The International Organization of Securities Commissions (IOSCO) published a consultation report today that analyses trends in the retail structured product market, and proposes a “regulatory toolkit” for IOSCO members to use to address the particular risks that these products may pose to retail investors.
IOSCO notes that several events, including the 2008 default on products following the failure of Lehman Brothers, highlighted the problems retail investors can face when dealing with structured products. In particular, regulators are concerned about investors’ understanding of these products, their design and disclosure, suitability, mis-selling and post-sale product controls.
“Complex products, due to their nature, can be difficult for investors to understand. This can lead to them being mis-sold, particularly when investors are searching for yield,” noted IOSCO chairman, Greg Medcraft.
In order to address these added risks, IOSCO is proposing a toolkit that sets out a potential regulatory approach to retail structured products; along with potential regulation for product design and issuance; disclosure and marketing; distribution; and, post-sales practices.
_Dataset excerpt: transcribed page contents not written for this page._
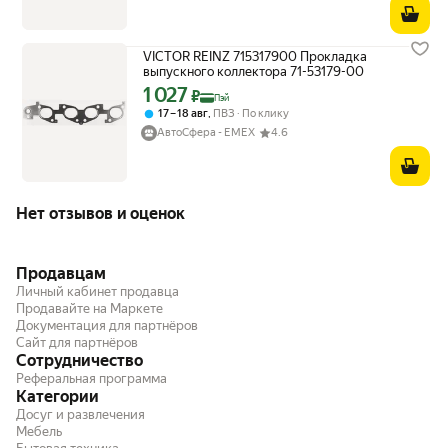
VICTOR REINZ 715317900 Прокладка
выпускного коллектора 71-53179-00
1 027
Цена с картой Яндекс Пэй 1027 ₽ вместо
₽
Пэй
,
17 – 18 авг
ПВЗ
По клику
АвтоСфера - ЕМЕХ
4.6
Нет отзывов и оценок
Продавцам
Личный кабинет продавца
Продавайте на Маркете
Документация для партнёров
Сайт для партнёров
Сотрудничество
Реферальная программа
Категории
Досуг и развлечения
Мебель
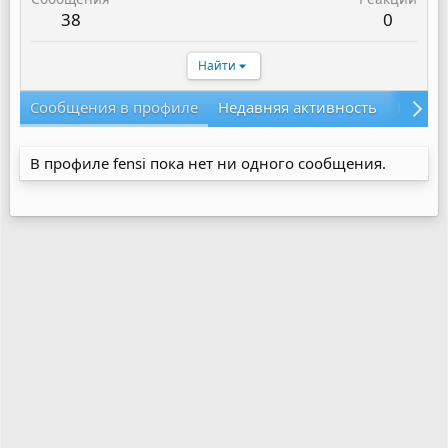
38
0
Найти
Сообщения в профиле
Недавняя активность
Конте
В профиле fensi пока нет ни одного сообщения.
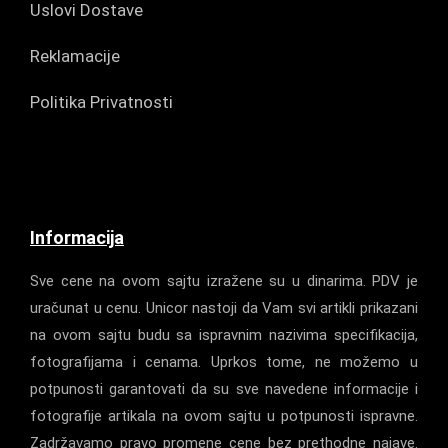
Uslovi Dostave
Reklamacije
Politika Privatnosti
Informacija
Sve cene na ovom sajtu izražene su u dinarima. PDV je
uračunat u cenu. Unicor nastoji da Vam svi artikli prikazani
na ovom sajtu budu sa ispravnim nazivima specifikacija,
fotografijama i cenama. Uprkos tome, ne možemo u
potpunosti garantovati da su sve navedene informacije i
fotografije artikala na ovom sajtu u potpunosti ispravne.
Zadržavamo pravo promene cene bez prethodne najave.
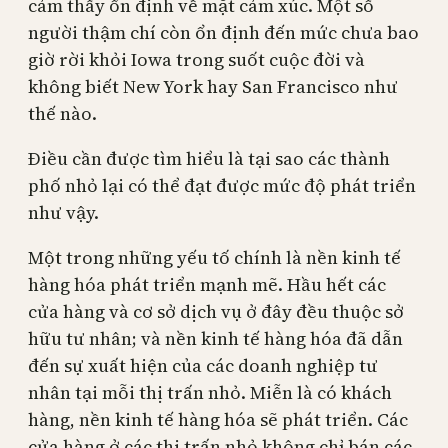
cảm thấy ổn định về mặt cảm xúc. Một số
người thậm chí còn ổn định đến mức chưa bao
giờ rời khỏi Iowa trong suốt cuộc đời và
không biết New York hay San Francisco như
thế nào.
Điều cần được tìm hiểu là tại sao các thành
phố nhỏ lại có thể đạt được mức độ phát triển
như vậy.
Một trong những yếu tố chính là nền kinh tế
hàng hóa phát triển mạnh mẽ. Hầu hết các
cửa hàng và cơ sở dịch vụ ở đây đều thuộc sở
hữu tư nhân; và nền kinh tế hàng hóa đã dẫn
đến sự xuất hiện của các doanh nghiệp tư
nhân tại mỗi thị trấn nhỏ. Miễn là có khách
hàng, nền kinh tế hàng hóa sẽ phát triển. Các
cửa hàng ở các thị trấn nhỏ không chỉ bán các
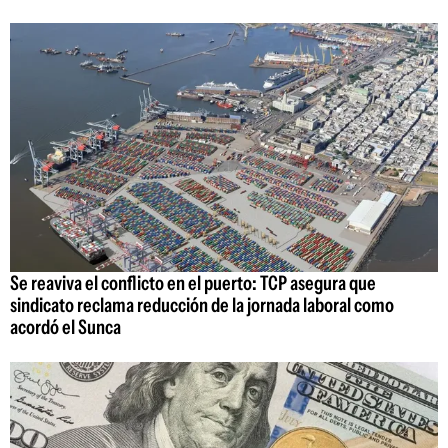
Se reaviva el conflicto en el puerto: TCP asegura que
sindicato reclama reducción de la jornada laboral como
acordó el Sunca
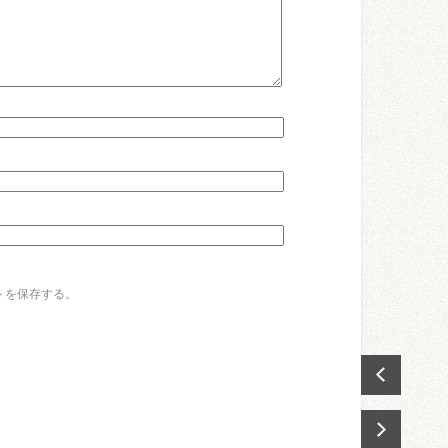
トを保存する。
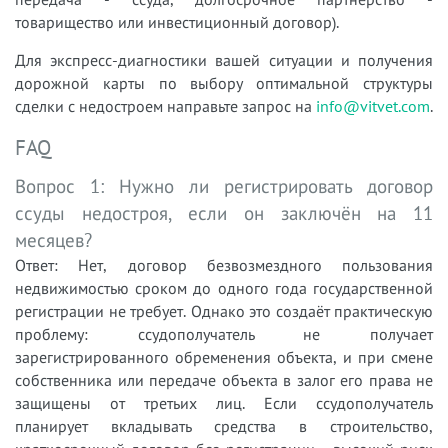
товарищество или инвестиционный договор).
Для экспресс-диагностики вашей ситуации и получения
дорожной карты по выбору оптимальной структуры
сделки с недостроем направьте запрос на
info@vitvet.com
.
FAQ
Вопрос 1: Нужно ли регистрировать договор
ссуды недостроя, если он заключён на 11
месяцев?
Ответ: Нет, договор безвозмездного пользования
недвижимостью сроком до одного года государственной
регистрации не требует. Однако это создаёт практическую
проблему: ссудополучатель не получает
зарегистрированного обременения объекта, и при смене
собственника или передаче объекта в залог его права не
защищены от третьих лиц. Если ссудополучатель
планирует вкладывать средства в строительство,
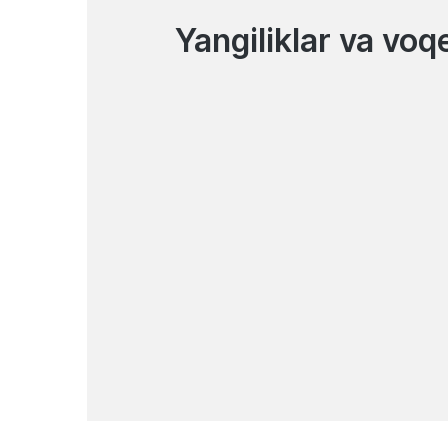
Yangiliklar va voq
03.08.2026
Mobil ilovada onlayn kredit
rasmiylashtirish xizmati
vaqtincha to‘xtatiladi
Yangiliklar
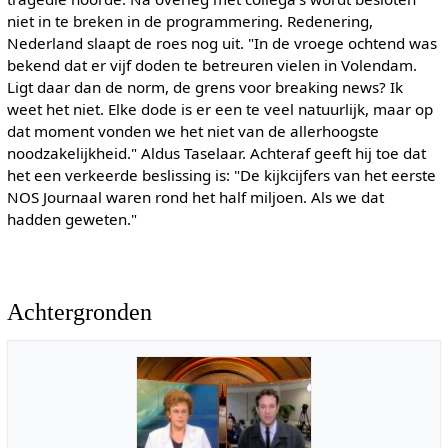
niet in te breken in de programmering. Redenering,
Nederland slaapt de roes nog uit. "In de vroege ochtend was
bekend dat er vijf doden te betreuren vielen in Volendam.
Ligt daar dan de norm, de grens voor breaking news? Ik
weet het niet. Elke dode is er een te veel natuurlijk, maar op
dat moment vonden we het niet van de allerhoogste
noodzakelijkheid." Aldus Taselaar. Achteraf geeft hij toe dat
het een verkeerde beslissing is: "De kijkcijfers van het eerste
NOS Journaal waren rond het half miljoen. Als we dat
hadden geweten."
Achtergronden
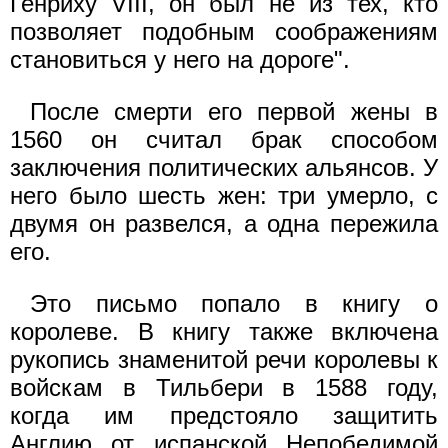
Генриху VIII, он был не из тех, кто
позволяет подобным соображениям
становиться у него на дороге".
После смерти его первой жены в
1560 он считал брак способом
заключения политических альянсов. У
него было шесть жен: три умерло, с
двумя он развелся, а одна пережила
его.
Это письмо попало в книгу о
королеве. В книгу также включена
рукопись знаменитой речи королевы к
войскам в Тильбери в 1588 году,
когда им предстояло защитить
Англию от испанской Непобедимой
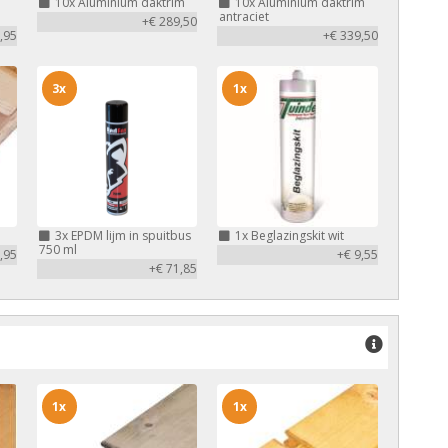
10x
Aluminium daktrim
10x
Aluminium daktrim
antraciet
+€ 289,50
,95
+€ 339,50
3x
1x
3x
EPDM lijm in spuitbus
1x
Beglazingskit wit
750 ml
,95
+€ 9,55
+€ 71,85
1x
1x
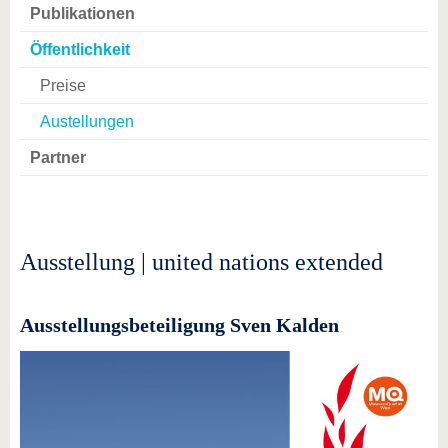
Publikationen
Öffentlichkeit
Preise
Austellungen
Partner
Ausstellung | united nations extended
Ausstellungsbeteiligung Sven Kalden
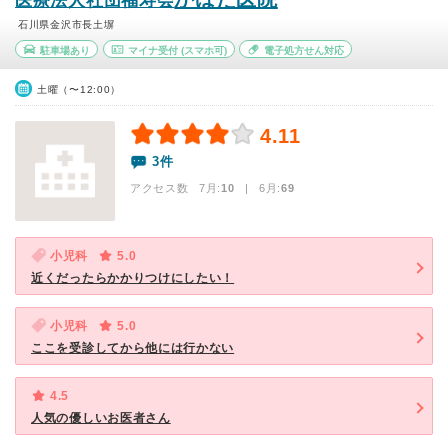
医療法人社団福寿会
石川県金沢市長土塀
駐車場あり
マイナ受付
(スマホ可)
電子処方せん対応
土曜（〜12:00）
4.11
3件
アクセス数 7月:
10
| 6月:
69
小児科
5.0
近くだったらかかりつけにしたい！
小児科
5.0
ここを受診してから他には行かない
4.5
人気の優しいお医者さん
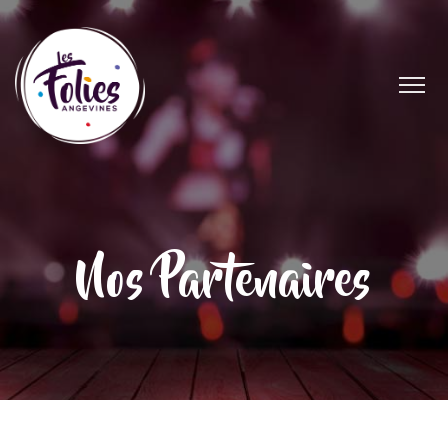
Nos Partenaires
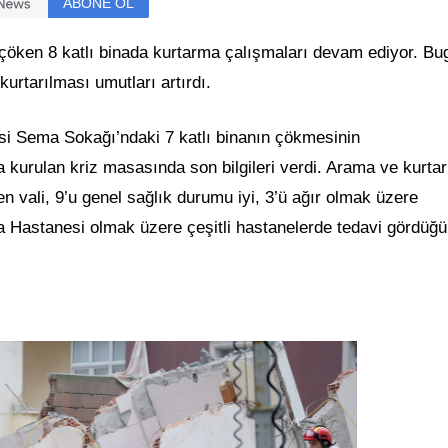
ABONE OL
öken 8 katlı binada kurtarma çalışmaları devam ediyor. Bu
urtarılması umutları artırdı.
esi Sema Sokağı’ndaki 7 katlı binanın çökmesinin
kurulan kriz masasında son bilgileri verdi. Arama ve kurta
ten vali, 9’u genel sağlık durumu iyi, 3’ü ağır olmak üzere
ma Hastanesi olmak üzere çeşitli hastanelerde tedavi gördüğ
ı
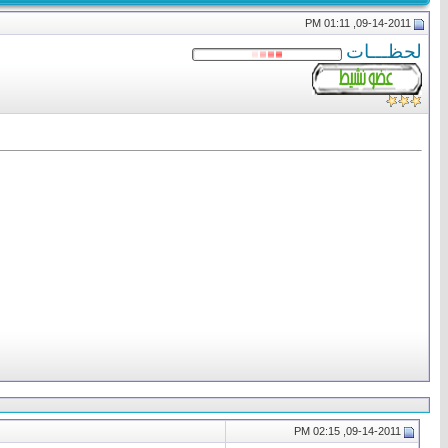
09-14-2011, 01:11 PM
لحظـــات
09-14-2011, 02:15 PM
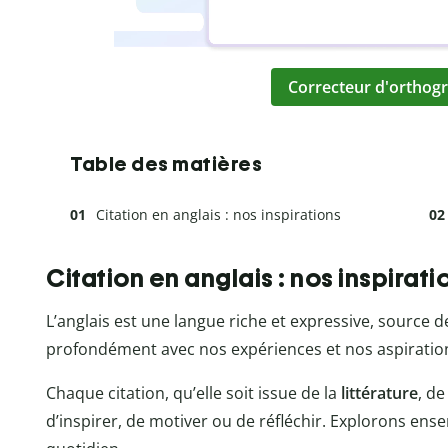
Correcteur d'orthogr
Table des matières
Citation en anglais : nos inspirations
Citation en anglais : nos inspirati
L’anglais est une langue riche et expressive, source
profondément avec nos expériences et nos aspiratio
Chaque citation, qu’elle soit issue de la
littérature
, de
d’inspirer, de motiver ou de réfléchir. Explorons ens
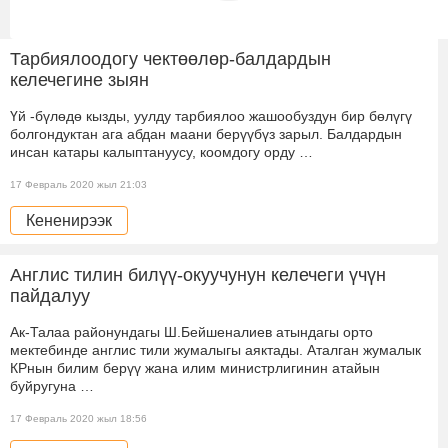
Тарбиялоодогу чектөөлөр-балдардын
келечегине зыян
Үй -бүлөдө кызды, уулду тарбиялоо жашообуздун бир бөлүгү
болгондуктан ага абдан маани берүүбүз зарыл. Балдардын
инсан катары калыптануусу, коомдогу орду …
17 Февраль 2020 жыл 21:03
Кененирээк
Англис тилин билүү-окуучунун келечеги үчүн
пайдалуу
Ак-Талаа районундагы Ш.Бейшеналиев атындагы орто
мектебинде англис тили жумалыгы аяктады. Аталган жумалык
КРнын билим берүү жана илим министрлигинин атайын
буйругуна …
17 Февраль 2020 жыл 18:56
“This toolkit is a solid initiative to help members engage with their regulated populations on complex products, many of which are innovation driven,” said Medcraft. “It is an example of how IOSCO can support domestic solutions to globally common problems.”
The working group that prepared the paper includes Québec’s Autorite des marches financiers (AMF). It was co-chaired by authorities from Australia and France, along with regulators from the U.S., UK, Japan, Germany, China, Portugal, Spain, Italy, Belgium, Switzerland, the Netherlands, Mexico, South Africa, India, and Hong Kong.
Comments on the paper are due by June 13.